High Performance Software Defined Radio

An Open Source Design

Project Outline

The following is a project outline that describes a typical HPSDR project flow. We provide this as an example but the process can vary by project specifics. The outline is also modeled on hardware projects but may vary substantially for software projects.

The HPSDR group is a set of experimental minded radio and computer enthusiasts that want to advance the state of amateur radio. We realize that we are all amateurs and, therefore, time lines vary because of the time available to pursue our radio hobby.

A general hardware project might include the following steps:

Once you think you may have a project idea, you should propose the project both on the list server and if you get some interest, request a Wiki page for your project. The Wiki is a location where the project leader can place information that is more detailed than can be placed on the e-mail list. Additionally, old e-mails are time consuming to search and the Wiki provides the information on the project development in one place.

Feature Specification
The project leader first specifies the project features. Other group members will likely suggest additions or changes to make the board more useful for their application of the HPSDR board suite. The project leader may reject some suggestions as they may be very difficult to implement.

Initial Design
At this point, the project leader will make the block diagram and schematic of the project board. This is probably the most important step in the project development. Group members will make a number of comments to improve the circuit.

Breadboard (Optional)
If possible, it is a very good idea to breadboard the circuit.

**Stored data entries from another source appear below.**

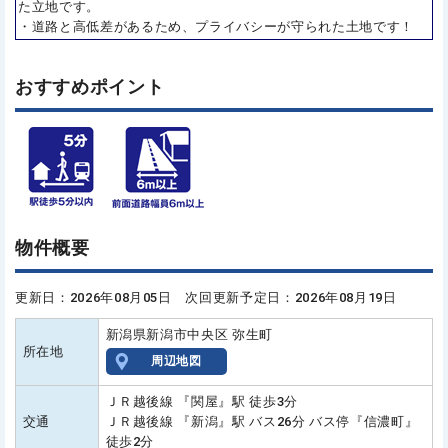
た立地です。
・道路と高低差があるため、プライバシーが守られた土地です！
おすすめポイント
物件概要
更新日：2026年08月05日 次回更新予定日：2026年08月19日
新潟県新潟市中央区 弥生町
所在地
周辺地図
ＪＲ越後線 『関屋』駅 徒歩3分
交通
ＪＲ越後線 『新潟』駅 バス26分 バス停『信濃町』
徒歩2分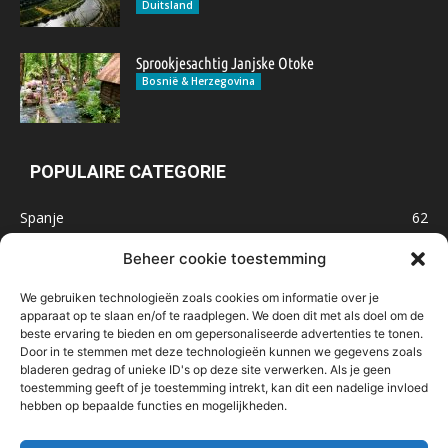
Duitsland
Sprookjesachtig Janjske Otoke
Bosnië & Herzegovina
POPULAIRE CATEGORIE
Spanje
62
Frankrijk
47
Beheer cookie toestemming
Inspiratie
32
We gebruiken technologieën zoals cookies om informatie over je
Marokko
32
apparaat op te slaan en/of te raadplegen. We doen dit met als doel om de
beste ervaring te bieden en om gepersonaliseerde advertenties te tonen.
IJsland
32
Door in te stemmen met deze technologieën kunnen we gegevens zoals
Malta
31
bladeren gedrag of unieke ID's op deze site verwerken. Als je geen
toestemming geeft of je toestemming intrekt, kan dit een nadelige invloed
Roemenië
29
hebben op bepaalde functies en mogelijkheden.
Noorwegen
23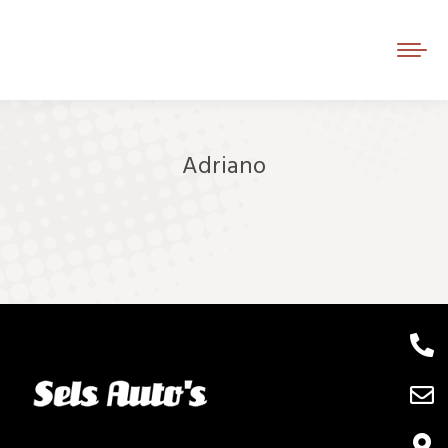
Adriano
Je bent hier: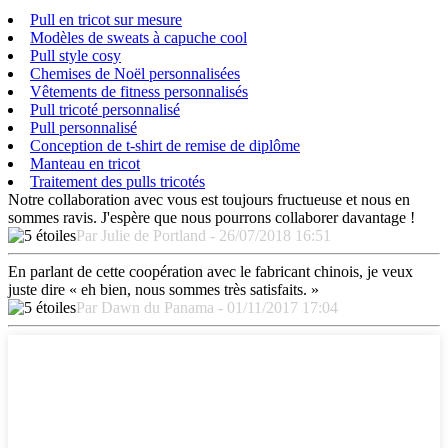
Pull en tricot sur mesure
Modèles de sweats à capuche cool
Pull style cosy
Chemises de Noël personnalisées
Vêtements de fitness personnalisés
Pull tricoté personnalisé
Pull personnalisé
Conception de t-shirt de remise de diplôme
Manteau en tricot
Traitement des pulls tricotés
Notre collaboration avec vous est toujours fructueuse et nous en
sommes ravis. J'espère que nous pourrons collaborer davantage !
Par Julie de Portland - 26/07/2018 16:51
En parlant de cette coopération avec le fabricant chinois, je veux
juste dire « eh bien, nous sommes très satisfaits. »
Par Dawn du Panama - 01/11/2017 17:04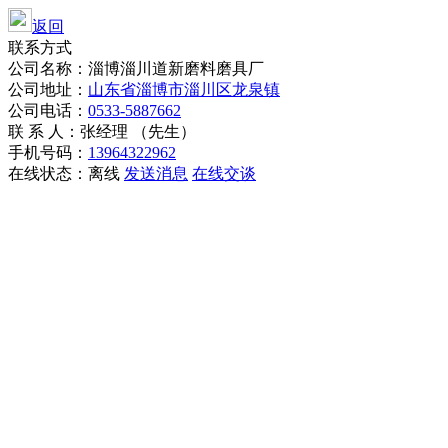
返回
联系方式
公司名称：淄博淄川道新磨料磨具厂
公司地址：
山东省淄博市淄川区龙泉镇
公司电话：
0533-5887662
联 系 人：张经理 （先生）
手机号码：
13964322962
在线状态：
离线
发送消息
在线交谈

This is a practical proof of concept. Many of the HPSDR boards have been breadboarded before the initial build yet sometimes it is not possible.

TAPR proposal (Optional)
Sometime in each process, at about this step, a proposal can be made to TAPR for funds to build the boards. Building printed circuit boards is usually a very expensive process and it assures the project leader that the board development is worth proceeding. TAPR proposal examples can be found on the Wiki. If an project leader skips this step they will need to take on the cost of producing the alpha boards and testing.

Design Printed Circuit Board
When the Project Leader feels that he is ready to proceed, the next step is to create the printed circuit board (PCB) design. The project leader can do this work himself if he has the skills or there are a few group members with extensive experience in PCB design that will translate your schematics into PCB Gerber files.

Alpha board production and testing
Given the PCB is acceptable, a set of Alpha boards are built to test the circuit design and test the board performance with several volunteer group members. Some boards work well and need minimal rework. Other boards in the past have required more extensive rework and the building of a second alpha board set.

Interest Call
The next step is to make an interest call on the hamsdr.com website to determine the number of people willing to purchase boards prior to production. In this example, TAPR does not have sufficient funds to support the entire run of a board production so the group members assist in the funding of the board production by ording boards in advance. The ultimate cost of the board is based on a number of factors including the cost of the components and the number of boards built.

Distribution production by TAPR (Optional)
If TAPR support was granted in the the optional step above. TAPR would expects to recoup its development costs in this step. TAPR will generally build the number of prepaid boards plus some number of boards that TAPR decides they can financially support. The boards are sold through the TAPR website. The TAPR mission is not to be a provider of radio boards but to support the development of the radio technology. They must recoup the invested production and development costs in order to support future projects.

Documents made available to other producers
Since HPSDR is an open source hardware and software development project, all project considered part of HPSDR should accept some open source license. TAPR is the only organization that has proposed an open source hardware license. Because TAPR generally produces only one production run, and HPSDR projects generally use the Noncommercial Hardware License or the Open Hardware License, all the files necessary to build the boards may be placed on the HPSDR website. This allows those interested in producing boards to make them available to amateur radio operators that have not already obtained a board.